It began with a simple, recurring message: The answers to my search for meaning were to be found within. I had only to listen to and follow the longings of my heart. As I began to tune in to this message, I began to honor my inner yearnings.

When we expect another human being to make us happy or heal us, we put them on a pedestal and look to them as our saviros. We do this with love relationships. We all too often look at our partnership to define us and focus them in hopes of filling the empty hole inside us, which can only be filled by a connectedness to Spirit or God. We idolize relationship rather than working on our own self-realization. What you think you should get from a relationship--a sense of peace, security, sex, is really only attainable by getting in touch with your spiritual nature. You shouldn't depend on the fantasy that someone should be everything to you. Relationship cannot take the place of Spirit, they can only serve to show us the way to it. Because the purpose of life is to grow and become ever more intimate with God, we will continuously disappointed by the ego's promise of external fulfillment until we finally get frustrated enough to consider another possibility. Being "let down" by your partner is one of those blessing in disguise. If we are let down often enough and hard enough, we might stop pinning our dreams on an impossibility and instead begin to wake up to our self---that core aspect of ourselves that is Spirit. Much as we bemoan the insufficiencies of our relationship with our partner, that disappointment can motivate us to look deeper. We may keep looking to other people for a while, hoping against hope that there is someone else out there who can provide us with what we need, but eventually we will give up. Giving up has no a negative connotation. When i mention giving up...i am mention SURRENDER to the spirit...or God. When we have exhausted our personal effort and still don't hav the joy we want, we can turn to the divine for intervention.

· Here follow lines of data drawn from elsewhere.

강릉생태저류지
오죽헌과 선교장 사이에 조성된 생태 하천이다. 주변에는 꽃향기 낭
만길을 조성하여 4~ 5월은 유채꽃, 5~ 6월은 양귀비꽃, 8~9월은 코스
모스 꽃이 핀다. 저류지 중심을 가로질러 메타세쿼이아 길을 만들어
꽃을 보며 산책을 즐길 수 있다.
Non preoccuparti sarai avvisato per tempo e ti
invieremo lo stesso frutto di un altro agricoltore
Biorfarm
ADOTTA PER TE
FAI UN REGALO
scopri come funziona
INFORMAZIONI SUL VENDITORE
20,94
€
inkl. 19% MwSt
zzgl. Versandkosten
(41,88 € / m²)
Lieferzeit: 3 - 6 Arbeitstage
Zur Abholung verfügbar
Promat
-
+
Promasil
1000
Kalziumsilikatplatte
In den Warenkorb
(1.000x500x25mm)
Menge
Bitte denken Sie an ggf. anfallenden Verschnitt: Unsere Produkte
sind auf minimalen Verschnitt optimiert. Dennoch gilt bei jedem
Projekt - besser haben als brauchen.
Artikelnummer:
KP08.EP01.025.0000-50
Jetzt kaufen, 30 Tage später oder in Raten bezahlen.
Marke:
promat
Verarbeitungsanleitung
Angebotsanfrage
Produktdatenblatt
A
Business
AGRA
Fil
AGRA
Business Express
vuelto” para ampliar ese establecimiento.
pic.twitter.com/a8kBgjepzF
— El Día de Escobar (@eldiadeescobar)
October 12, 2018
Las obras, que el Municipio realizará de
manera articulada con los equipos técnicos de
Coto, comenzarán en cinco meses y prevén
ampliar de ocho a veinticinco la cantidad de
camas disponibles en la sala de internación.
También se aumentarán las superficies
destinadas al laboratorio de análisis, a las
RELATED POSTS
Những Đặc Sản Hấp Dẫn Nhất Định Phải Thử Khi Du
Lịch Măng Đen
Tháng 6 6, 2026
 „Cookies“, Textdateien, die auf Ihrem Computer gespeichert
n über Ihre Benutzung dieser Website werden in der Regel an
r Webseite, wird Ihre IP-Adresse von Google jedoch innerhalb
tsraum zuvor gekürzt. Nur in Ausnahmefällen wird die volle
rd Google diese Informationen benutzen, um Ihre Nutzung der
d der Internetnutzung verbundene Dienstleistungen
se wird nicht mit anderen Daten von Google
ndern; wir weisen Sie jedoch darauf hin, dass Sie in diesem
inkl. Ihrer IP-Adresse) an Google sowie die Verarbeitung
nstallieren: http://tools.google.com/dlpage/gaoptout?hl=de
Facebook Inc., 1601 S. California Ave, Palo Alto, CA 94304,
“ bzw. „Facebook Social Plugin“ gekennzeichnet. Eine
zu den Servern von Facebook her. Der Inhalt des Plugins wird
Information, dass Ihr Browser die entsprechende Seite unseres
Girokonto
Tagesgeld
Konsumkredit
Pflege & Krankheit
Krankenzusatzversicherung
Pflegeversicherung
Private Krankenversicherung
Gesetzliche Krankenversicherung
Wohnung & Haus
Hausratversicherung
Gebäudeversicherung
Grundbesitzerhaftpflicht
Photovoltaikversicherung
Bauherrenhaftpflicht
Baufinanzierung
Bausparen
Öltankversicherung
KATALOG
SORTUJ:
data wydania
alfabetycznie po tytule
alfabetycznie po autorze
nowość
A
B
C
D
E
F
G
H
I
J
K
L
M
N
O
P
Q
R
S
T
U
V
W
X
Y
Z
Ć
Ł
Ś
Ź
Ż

The moment we give up the idea that love is something to find out there is the moment it comes flooding into our awareness.

When I was with Melissa..all of my fear and insecurities I'd long since stuffed away came pouring out. I became a crazy person as I struggled through the dramas to avoid facing things I had never wanted to look at. Being with her triggered my hidden rage, my feeling of worthlessness, and my controlling behavior. I had always projected the image of a laid back and confident, but that woman held my nose up to far less appealing aspect of myself until I had no choice but to do some deep inner work and become stronger. The relationship with all its heartbreaks, inspired me to look at myself and figure out what need to change. To this day, I remain grateful to her to make me more strong. I would never return to her, or wish to relive those times, but I know that by going through it all, a great healing occureed. My being drawn to her had divine purpose in it, and by staying in the game I became mroe conscious...the relationship woke me up in a sense.

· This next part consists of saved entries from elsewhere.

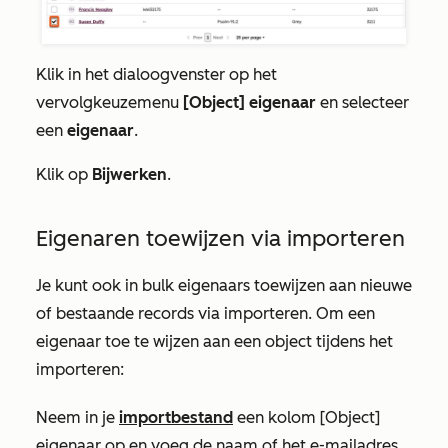
Klik in het dialoogvenster op het
vervolgkeuzemenu
[Object] eigenaar
en selecteer
een
eigenaar
.
Klik op
Bijwerken
.
Eigenaren toewijzen via importeren
Je kunt ook in bulk eigenaars toewijzen aan nieuwe
of bestaande records via importeren. Om een
eigenaar toe te wijzen aan een object tijdens het
importeren:
Neem in je
importbestand
een kolom
[
Object]
eigenaar
op en voeg de naam of het e-mailadres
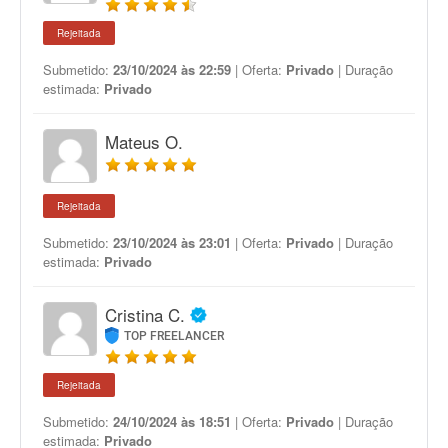
Rejeitada
Submetido:
23/10/2024 às 22:59
| Oferta:
Privado
| Duração
estimada:
Privado
Mateus O.
Rejeitada
Submetido:
23/10/2024 às 23:01
| Oferta:
Privado
| Duração
estimada:
Privado
Cristina C.
TOP FREELANCER
Rejeitada
Submetido:
24/10/2024 às 18:51
| Oferta:
Privado
| Duração
estimada:
Privado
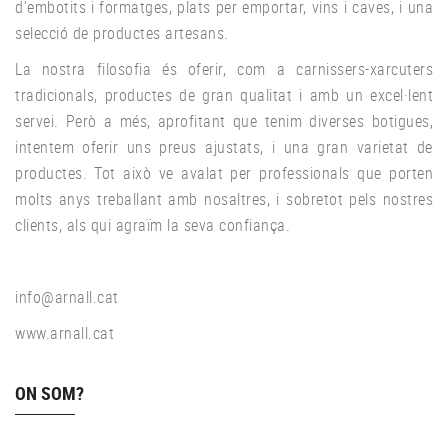
d’embotits i formatges, plats per emportar, vins i caves, i una
selecció de productes artesans.
La nostra filosofia és oferir, com a carnissers-xarcuters
tradicionals, productes de gran qualitat i amb un excel·lent
servei. Però a més, aprofitant que tenim diverses botigues,
intentem oferir uns preus ajustats, i una gran varietat de
productes. Tot això ve avalat per professionals que porten
molts anys treballant amb nosaltres, i sobretot pels nostres
clients, als qui agraïm la seva confiança.
info@arnall.cat
www.arnall.cat
ON SOM?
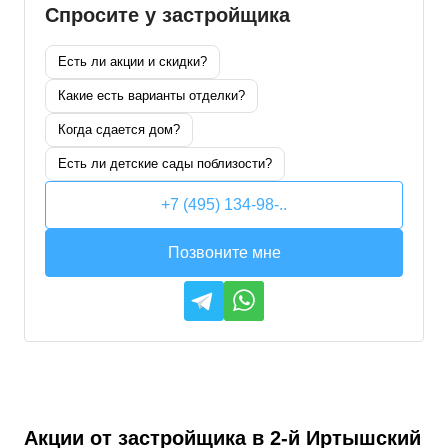
Спросите у застройщика
Есть ли акции и скидки?
Какие есть варианты отделки?
Когда сдается дом?
Есть ли детские сады поблизости?
+7 (495) 134-98-..
Позвоните мне
Акции от застройщика в
2-й Иртышский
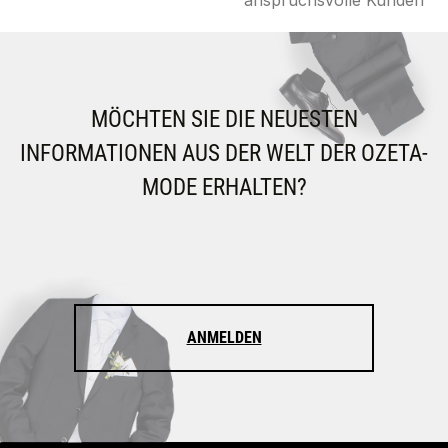
anspruchsvolle Kunden
MÖCHTEN SIE DIE NEUESTEN
INFORMATIONEN AUS DER WELT DER OZETA-
MODE ERHALTEN?
ANMELDEN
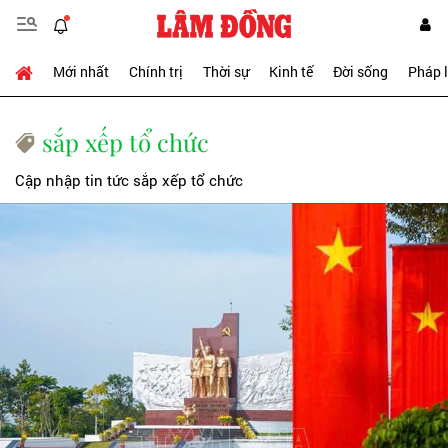
Mới nhất
Chính trị
Thời sự
Kinh tế
Đời sống
Pháp 
sắp xếp tổ chức
Cập nhập tin tức sắp xếp tổ chức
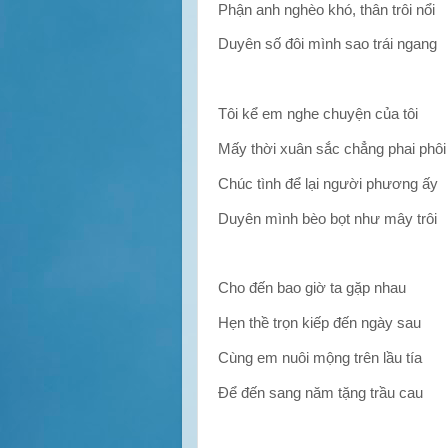
Phận anh nghèo khó, thân trôi nổi
Duyên số đôi mình sao trái ngang
Tôi kể em nghe chuyện của tôi
Mấy thời xuân sắc chẳng phai phôi
Chúc tình để lại người phương ấy
Duyên mình bèo bọt như mây trôi
Cho đến bao giờ ta gặp nhau
Hẹn thề trọn kiếp đến ngày sau
Cùng em nuôi mộng trên lầu tía
Để đến sang năm tặng trầu cau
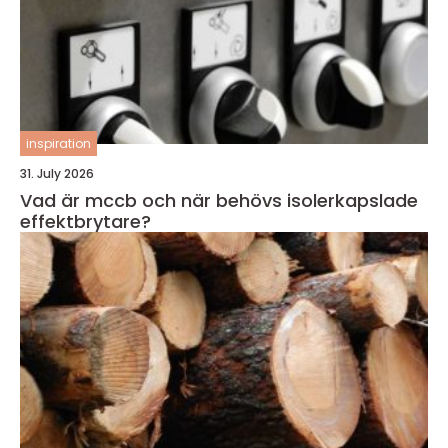
inspiration
31. July 2026
Vad är mccb och när behövs isolerkapslade
effektbrytare?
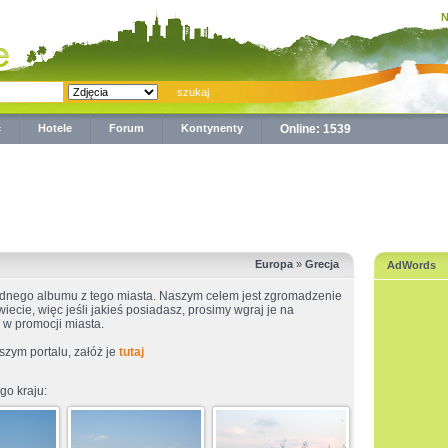
N
ć
Hotele
Forum
Kontynenty
Online: 1539
Europa
»
Grecja
AdWords
dnego albumu z tego miasta. Naszym celem jest zgromadzenie
wiecie, więc jeśli jakieś posiadasz, prosimy wgraj je na
w promocji miasta.
szym portalu, załóż je
tutaj
go kraju:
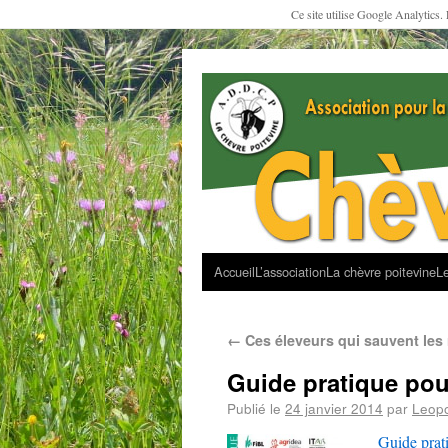
Ce site utilise Google Analytics.
Accueil
L’association
La chèvre poitevine
Le
←
Ces éleveurs qui sauvent le
Guide pratique pou
Publié le
24 janvier 2014
par
Leop
Guide prati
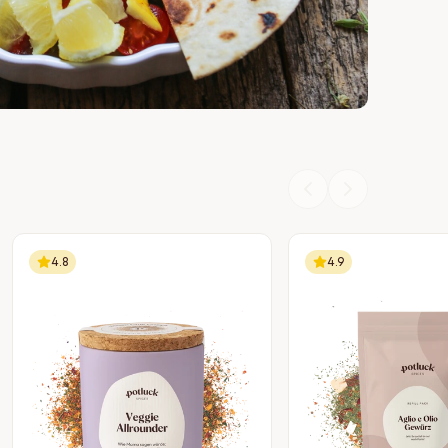
4.8
4.9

It is inevitable that we will awaken to who we are, how long that awakening takes depends upon how tightly we cling to the idea that soulmate should be the be-all and end-all. The very nature of seeking implies that you don't believe you already have what you're looking for, and implicit in that is a sense of lack, emptiness. When you project lack, lack is reflected back to you....you manifest what you believe. You must have notice that I am not online that much anymore...I am become to believe that I don;t lack love. If you were to lose your soulmate, would your happiness be doomed to disappear forever? NO!!!

Relationship worshipping is a form of being spiritually lazy; We need not do deep work if we are reaching for a superficial salve. If I can be with someone who bring excitiement into my life, I don't have to look at why life is not exciting. I don't have to challenge myself to push myself to grow. A partner can inspire us to see things differently, but they can't be the light that keeps us aglow. We need God for that. We have to find our own joy by BEING joyful. We have to find our own excitement by BEING exciting. We have to find our own love by BEING THE VERY LOVE WE SEEK. Only by becoming ever more conscious of our spiritual nature can we move swiftly along the road to experiencing more and more happiness.

Trust me..you will be tested along the way. Can you be happy spite of being alone? Do you feel good about yourself even if you partner is no telling you great things about yourself?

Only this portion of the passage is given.